- [Directions] Scan the entries below for the word "Sign", then copy each line that holds it.

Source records
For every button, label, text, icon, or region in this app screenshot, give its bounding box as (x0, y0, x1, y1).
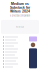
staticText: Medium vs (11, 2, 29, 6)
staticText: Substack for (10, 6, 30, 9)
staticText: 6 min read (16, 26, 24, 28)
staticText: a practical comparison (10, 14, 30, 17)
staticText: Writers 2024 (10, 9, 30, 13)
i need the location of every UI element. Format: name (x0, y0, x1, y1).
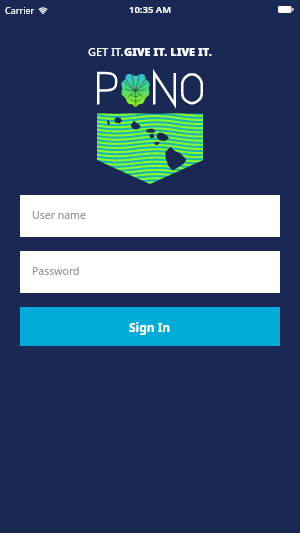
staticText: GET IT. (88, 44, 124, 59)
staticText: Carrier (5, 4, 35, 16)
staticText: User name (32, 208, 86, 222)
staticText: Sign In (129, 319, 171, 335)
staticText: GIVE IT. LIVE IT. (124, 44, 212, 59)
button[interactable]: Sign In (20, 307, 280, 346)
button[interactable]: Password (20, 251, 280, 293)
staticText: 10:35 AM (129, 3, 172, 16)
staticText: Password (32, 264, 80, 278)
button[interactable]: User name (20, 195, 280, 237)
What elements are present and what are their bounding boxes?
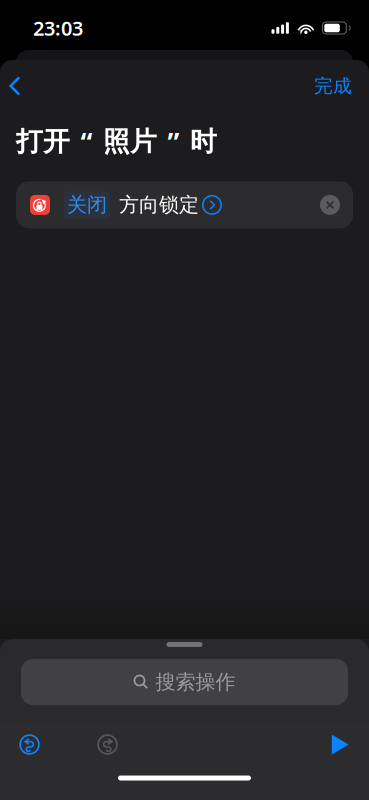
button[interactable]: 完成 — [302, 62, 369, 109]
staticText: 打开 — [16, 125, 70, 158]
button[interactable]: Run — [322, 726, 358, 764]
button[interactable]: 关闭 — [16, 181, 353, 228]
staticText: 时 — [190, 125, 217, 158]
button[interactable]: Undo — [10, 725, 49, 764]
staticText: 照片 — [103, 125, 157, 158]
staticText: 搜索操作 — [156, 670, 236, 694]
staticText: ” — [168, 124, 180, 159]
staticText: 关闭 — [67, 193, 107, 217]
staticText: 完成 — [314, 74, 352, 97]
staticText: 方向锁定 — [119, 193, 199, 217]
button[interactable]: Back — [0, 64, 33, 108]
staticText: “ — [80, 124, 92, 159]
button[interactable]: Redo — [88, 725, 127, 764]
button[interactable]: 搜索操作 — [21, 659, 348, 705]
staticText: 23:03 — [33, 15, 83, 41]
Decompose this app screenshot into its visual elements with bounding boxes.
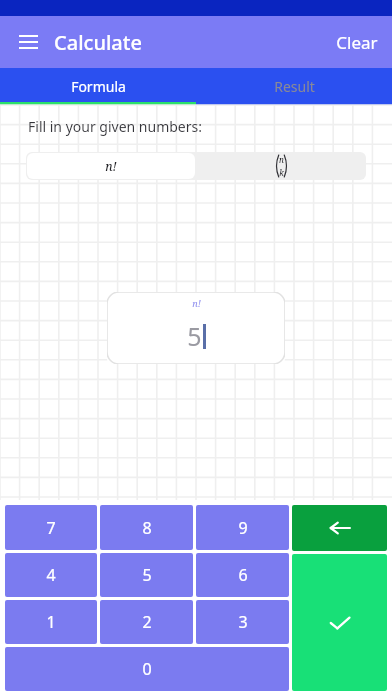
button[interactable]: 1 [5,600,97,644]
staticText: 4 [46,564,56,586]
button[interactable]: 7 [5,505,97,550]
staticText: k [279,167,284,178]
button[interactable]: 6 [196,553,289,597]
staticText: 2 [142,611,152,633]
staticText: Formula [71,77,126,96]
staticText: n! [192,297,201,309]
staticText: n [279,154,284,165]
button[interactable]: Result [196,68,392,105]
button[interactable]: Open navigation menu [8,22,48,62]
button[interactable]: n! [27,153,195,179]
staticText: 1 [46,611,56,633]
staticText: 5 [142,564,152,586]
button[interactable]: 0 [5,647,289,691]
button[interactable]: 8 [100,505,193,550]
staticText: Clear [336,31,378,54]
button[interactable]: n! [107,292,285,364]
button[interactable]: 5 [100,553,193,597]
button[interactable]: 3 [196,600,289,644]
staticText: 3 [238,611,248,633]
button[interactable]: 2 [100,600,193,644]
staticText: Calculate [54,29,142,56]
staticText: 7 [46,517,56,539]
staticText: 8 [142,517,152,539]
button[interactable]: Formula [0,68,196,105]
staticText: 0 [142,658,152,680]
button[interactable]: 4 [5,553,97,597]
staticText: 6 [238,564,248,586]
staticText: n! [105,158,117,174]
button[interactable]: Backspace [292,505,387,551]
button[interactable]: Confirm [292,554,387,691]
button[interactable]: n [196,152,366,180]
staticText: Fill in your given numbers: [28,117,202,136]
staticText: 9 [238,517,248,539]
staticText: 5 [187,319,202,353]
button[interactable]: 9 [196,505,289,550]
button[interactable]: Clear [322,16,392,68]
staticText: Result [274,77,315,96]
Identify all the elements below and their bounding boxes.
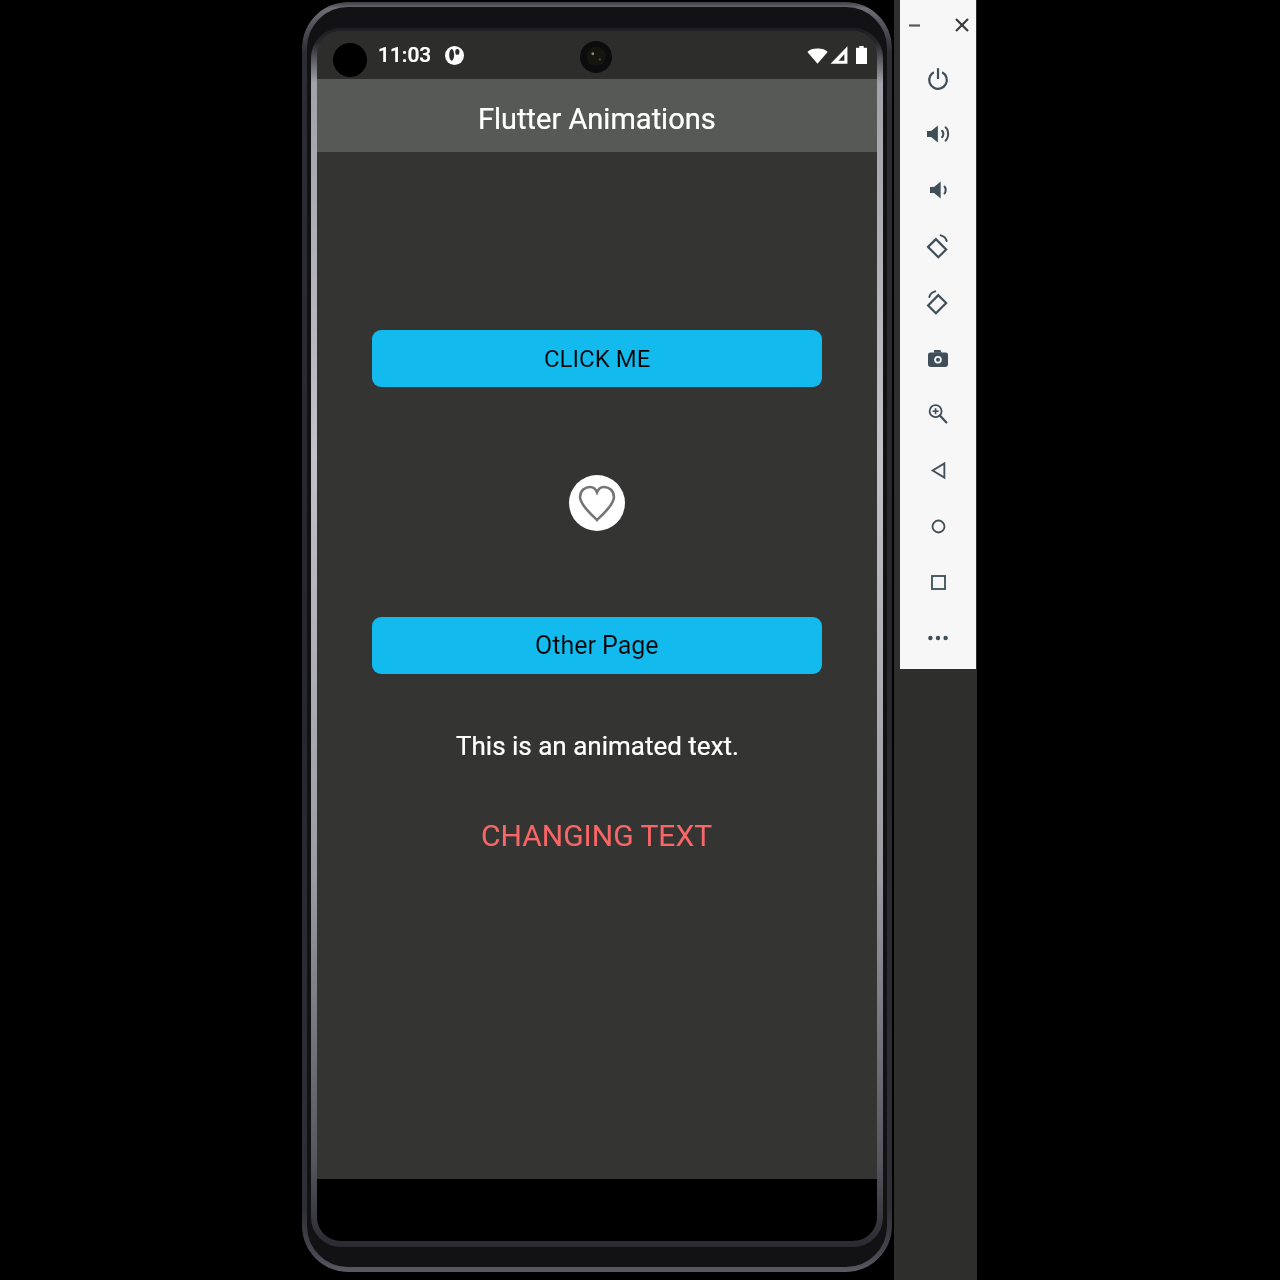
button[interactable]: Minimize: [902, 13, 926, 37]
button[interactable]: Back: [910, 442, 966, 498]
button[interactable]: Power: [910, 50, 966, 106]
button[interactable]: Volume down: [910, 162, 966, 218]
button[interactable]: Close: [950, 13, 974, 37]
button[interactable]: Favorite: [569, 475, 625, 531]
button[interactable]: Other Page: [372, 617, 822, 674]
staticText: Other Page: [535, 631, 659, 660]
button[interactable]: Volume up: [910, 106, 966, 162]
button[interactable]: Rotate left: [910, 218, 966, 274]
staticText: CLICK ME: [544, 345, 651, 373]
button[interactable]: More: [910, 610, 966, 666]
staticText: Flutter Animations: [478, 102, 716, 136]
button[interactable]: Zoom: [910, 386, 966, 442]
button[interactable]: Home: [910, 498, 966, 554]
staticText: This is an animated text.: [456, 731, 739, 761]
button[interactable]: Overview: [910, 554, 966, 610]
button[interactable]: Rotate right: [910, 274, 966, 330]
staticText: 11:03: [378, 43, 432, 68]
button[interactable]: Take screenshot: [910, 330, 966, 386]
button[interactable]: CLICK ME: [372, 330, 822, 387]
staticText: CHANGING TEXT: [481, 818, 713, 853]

- [Solution to this problem]
staticText: Sign In (129, 319, 171, 335)
button[interactable]: Sign In (20, 307, 280, 346)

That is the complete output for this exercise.